■ INSTRUCTIONS FOR THE TASK
Take every line from the records below that includes the word "rect".

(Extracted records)
───

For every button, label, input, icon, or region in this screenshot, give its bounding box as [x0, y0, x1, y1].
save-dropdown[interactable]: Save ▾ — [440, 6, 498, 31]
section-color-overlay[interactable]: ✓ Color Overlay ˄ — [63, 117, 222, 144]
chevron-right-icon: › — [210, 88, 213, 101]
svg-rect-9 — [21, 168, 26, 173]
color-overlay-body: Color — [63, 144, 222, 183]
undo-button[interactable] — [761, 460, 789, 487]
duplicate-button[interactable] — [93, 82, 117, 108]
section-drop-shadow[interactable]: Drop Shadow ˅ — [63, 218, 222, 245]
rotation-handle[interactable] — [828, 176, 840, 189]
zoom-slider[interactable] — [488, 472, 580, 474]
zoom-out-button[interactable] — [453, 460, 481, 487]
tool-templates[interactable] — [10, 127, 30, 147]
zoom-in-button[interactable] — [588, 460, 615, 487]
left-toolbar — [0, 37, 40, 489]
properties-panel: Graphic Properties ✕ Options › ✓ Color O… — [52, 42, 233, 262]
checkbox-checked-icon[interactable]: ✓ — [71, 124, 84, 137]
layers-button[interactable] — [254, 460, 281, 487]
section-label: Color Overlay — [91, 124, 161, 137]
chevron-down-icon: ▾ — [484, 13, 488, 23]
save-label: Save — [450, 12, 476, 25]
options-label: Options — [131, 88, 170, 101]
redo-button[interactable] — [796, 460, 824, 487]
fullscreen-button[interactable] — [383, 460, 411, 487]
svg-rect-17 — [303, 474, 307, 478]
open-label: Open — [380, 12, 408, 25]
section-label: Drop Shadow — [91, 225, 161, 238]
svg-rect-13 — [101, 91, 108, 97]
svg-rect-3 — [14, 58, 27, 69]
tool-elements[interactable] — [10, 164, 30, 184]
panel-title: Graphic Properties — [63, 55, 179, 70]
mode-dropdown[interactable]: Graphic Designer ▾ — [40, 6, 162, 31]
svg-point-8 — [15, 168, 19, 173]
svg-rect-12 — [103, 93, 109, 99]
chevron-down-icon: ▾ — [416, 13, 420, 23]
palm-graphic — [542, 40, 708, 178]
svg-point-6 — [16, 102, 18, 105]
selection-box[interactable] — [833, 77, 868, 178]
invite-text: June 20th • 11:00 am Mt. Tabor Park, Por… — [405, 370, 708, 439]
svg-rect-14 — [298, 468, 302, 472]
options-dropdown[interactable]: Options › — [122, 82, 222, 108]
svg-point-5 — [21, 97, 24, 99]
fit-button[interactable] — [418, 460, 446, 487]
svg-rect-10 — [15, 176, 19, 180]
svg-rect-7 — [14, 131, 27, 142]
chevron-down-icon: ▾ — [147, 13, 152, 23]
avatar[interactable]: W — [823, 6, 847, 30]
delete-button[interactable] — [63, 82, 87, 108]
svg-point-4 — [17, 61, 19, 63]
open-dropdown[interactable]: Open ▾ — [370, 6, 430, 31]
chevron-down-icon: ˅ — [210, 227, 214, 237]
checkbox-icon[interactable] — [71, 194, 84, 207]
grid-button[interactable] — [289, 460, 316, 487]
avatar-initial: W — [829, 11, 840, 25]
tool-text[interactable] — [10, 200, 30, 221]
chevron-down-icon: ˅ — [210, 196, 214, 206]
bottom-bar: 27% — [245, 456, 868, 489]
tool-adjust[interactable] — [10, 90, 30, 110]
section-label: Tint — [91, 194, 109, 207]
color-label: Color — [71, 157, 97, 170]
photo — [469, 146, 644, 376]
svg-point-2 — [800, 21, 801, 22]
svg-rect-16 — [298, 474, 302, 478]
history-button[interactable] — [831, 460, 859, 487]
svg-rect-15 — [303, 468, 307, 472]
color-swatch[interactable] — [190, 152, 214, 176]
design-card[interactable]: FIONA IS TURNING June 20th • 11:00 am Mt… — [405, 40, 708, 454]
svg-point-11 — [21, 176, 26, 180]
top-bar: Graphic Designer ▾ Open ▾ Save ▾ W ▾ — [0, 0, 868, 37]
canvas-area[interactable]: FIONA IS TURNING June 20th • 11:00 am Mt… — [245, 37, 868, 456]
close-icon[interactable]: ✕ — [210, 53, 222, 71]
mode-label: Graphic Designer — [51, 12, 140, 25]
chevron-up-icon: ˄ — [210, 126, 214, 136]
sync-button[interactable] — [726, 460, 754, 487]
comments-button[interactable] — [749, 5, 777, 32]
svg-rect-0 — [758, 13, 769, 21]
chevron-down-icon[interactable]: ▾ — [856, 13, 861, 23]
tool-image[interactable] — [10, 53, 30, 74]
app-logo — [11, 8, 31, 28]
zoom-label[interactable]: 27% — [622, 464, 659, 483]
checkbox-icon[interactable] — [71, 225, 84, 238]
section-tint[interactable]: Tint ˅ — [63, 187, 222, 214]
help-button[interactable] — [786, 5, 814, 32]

───

■ RESPONSE AREA
svg-rect-9 — [21, 168, 26, 173]
svg-rect-17 — [303, 474, 307, 478]
svg-rect-13 — [101, 91, 108, 97]
svg-rect-3 — [14, 58, 27, 69]
svg-rect-12 — [103, 93, 109, 99]
svg-rect-14 — [298, 468, 302, 472]
svg-rect-10 — [15, 176, 19, 180]
svg-rect-7 — [14, 131, 27, 142]
svg-rect-16 — [298, 474, 302, 478]
svg-rect-15 — [303, 468, 307, 472]
svg-rect-0 — [758, 13, 769, 21]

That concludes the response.